Thursday, March 17, 2011

Little Green Men

We’re ridiculously over the top when it comes to holidays. Literally, the lengths to which we will go to amuse our children is almost embarrassing. The Easter Bunny makes each child follow a labyrinth of colored yarn, starting at the top of the stairs, to find his or her basket. These are sometimes hidden in the car or the neighbor’s yard. The kids crawl under coffee tables, jump over furniture and lift the toilet seat lid to follow the string. They’re exhausted when they get to the end.

[Now that I think of it, how can it be they’re not terrified thinking of a giant bunny lurking in the hall at midnight outside their bedrooms? These are the kids who were scared of costumed characters until age six (Caroline; Disney’s always been out of the question) and of 3D movies until age five (Jack, because he freaked out when things flew at him)?]

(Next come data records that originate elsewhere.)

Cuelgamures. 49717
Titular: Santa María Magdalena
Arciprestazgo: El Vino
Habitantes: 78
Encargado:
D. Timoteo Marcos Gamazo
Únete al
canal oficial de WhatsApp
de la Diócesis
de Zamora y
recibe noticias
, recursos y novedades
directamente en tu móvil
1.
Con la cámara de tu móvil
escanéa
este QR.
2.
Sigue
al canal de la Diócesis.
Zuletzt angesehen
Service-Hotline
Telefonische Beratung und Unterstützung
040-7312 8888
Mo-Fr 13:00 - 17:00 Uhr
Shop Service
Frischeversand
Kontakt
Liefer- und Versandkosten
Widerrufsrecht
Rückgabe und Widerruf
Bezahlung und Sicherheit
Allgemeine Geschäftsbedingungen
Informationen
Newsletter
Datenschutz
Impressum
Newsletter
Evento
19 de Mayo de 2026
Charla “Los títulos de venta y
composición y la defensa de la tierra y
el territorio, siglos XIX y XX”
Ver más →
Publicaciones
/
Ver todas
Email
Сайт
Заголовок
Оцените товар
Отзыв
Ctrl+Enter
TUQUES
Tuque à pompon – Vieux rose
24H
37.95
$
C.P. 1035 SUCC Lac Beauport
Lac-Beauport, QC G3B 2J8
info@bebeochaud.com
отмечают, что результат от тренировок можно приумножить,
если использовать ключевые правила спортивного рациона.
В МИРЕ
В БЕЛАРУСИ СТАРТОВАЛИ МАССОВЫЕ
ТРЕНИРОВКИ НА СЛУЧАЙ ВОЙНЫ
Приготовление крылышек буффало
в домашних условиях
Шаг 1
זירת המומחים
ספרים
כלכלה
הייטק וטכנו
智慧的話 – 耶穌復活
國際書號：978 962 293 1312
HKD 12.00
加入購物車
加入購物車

At Christmas, Santa eats the cookies, drinks the milk, feeds the carrots to Rudolph, writes the kids a thank-you note and even leaves a trail of magical glitter that has fallen off his sled.

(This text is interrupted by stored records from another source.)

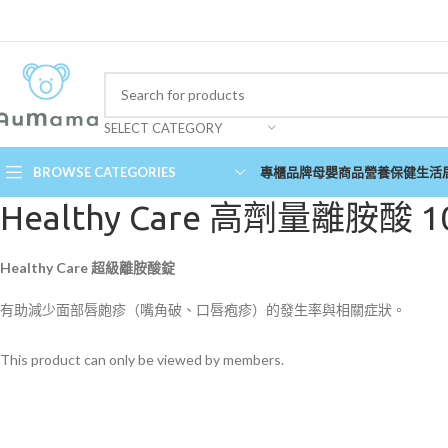
SELECT CATEGORY
BROWSE CATEGORIES
專櫃品牌
母嬰商品
營養保健
生活
Healthy Care 高劑量離胺酸 1
Healthy Care 超級離胺酸錠
有助減少面部唇皰疹（嘴角破、口唇疱疹）的發生率與相關症狀。
This product can only be viewed by members.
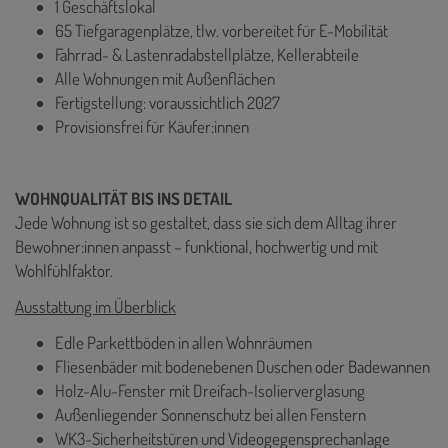
1 Geschäftslokal
65 Tiefgaragenplätze, tlw. vorbereitet für E-Mobilität
Fahrrad- & Lastenradabstellplätze, Kellerabteile
Alle Wohnungen mit Außenflächen
Fertigstellung: voraussichtlich 2027
Provisionsfrei für Käufer:innen
WOHNQUALITÄT BIS INS DETAIL
Jede Wohnung ist so gestaltet, dass sie sich dem Alltag ihrer
Bewohner:innen anpasst – funktional, hochwertig und mit
Wohlfühlfaktor.
Ausstattung im Überblick
Edle Parkettböden in allen Wohnräumen
Fliesenbäder mit bodenebenen Duschen oder Badewannen
Holz-Alu-Fenster mit Dreifach-Isolierverglasung
Außenliegender Sonnenschutz bei allen Fenstern
WK3-Sicherheitstüren und Videogegensprechanlage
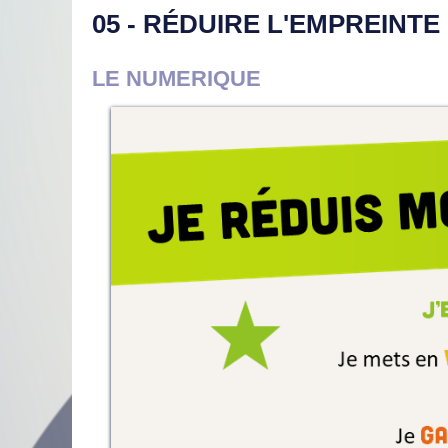
05 - RÉDUIRE L'EMPREINT
LE NUMERIQUE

The tooth fairy leaves only brand new, shiny gold dollars for lost teeth. The kids have never seen them anywhere else, so naturally, they believe they’re minted just for their little teeth and nothing else.

So it won’t surprise you, a bit, that leprechauns visit on St. Patrick’s Day. In the past, the leprechauns have gone nuts…milk, toilet water and bath water have suddenly turned green. I think we had some well-intentioned but very misguided green mashed potatoes one year. There’s pesky confetti in backpacks and chocolate coins and necklaces left in the kids’ shoes. Secretly, given their advancing ages, I thought the gig was kind of up this year, and they had figured out the true identity of the leprechaun.

Until we were walking home from school yesterday, and the kids were in front of me. This was the conversation I overheard:

Caroline: Jack, don’t forget to leave your shoes by the door tonight. The leprechauns come since tomorrow is St. Patrick’s Day.

Jack: Oh, yeah. That’s right. (Long pause.) Caroline, do you believe in leprechauns?

Caroline: Mommy says they stop coming when you’re older or when you decide not to believe in them. So yes, I believe in them, and they keep coming. Anyway, Mommy hates confetti. She’d never throw it all over the house just so she’d have to clean it up. That would be dumb.

Dumb. Okay, please. With all due respect to my adorable children, is it really me we should be calling names? Because, let’s face it, Caroline, little green men don’t really enter our well-secured home to sprinkle confetti in your smelly sneakers. And frankly, Jack, you scream if you see a fly in the house. Are you really okay with this whole idea?

And it's even a little worrisome. I mean, Caroline is in third grade. If she runs into school muttering about little green men taking an interest in her shoes, they're going to lock her up in the looney bin.

All right. Fine. I've still got a few leprechaun tricks up my sleeve. But I have stopped thinking my gullible little kids are sweetly innocent and naively accept all forms of magic without reservation. Now I have a sneaking suspicion maybe they're actually a bit dim.

Note to self: password protect the blog. Dim or not, they're happy, and I don't want to be the one to blow it.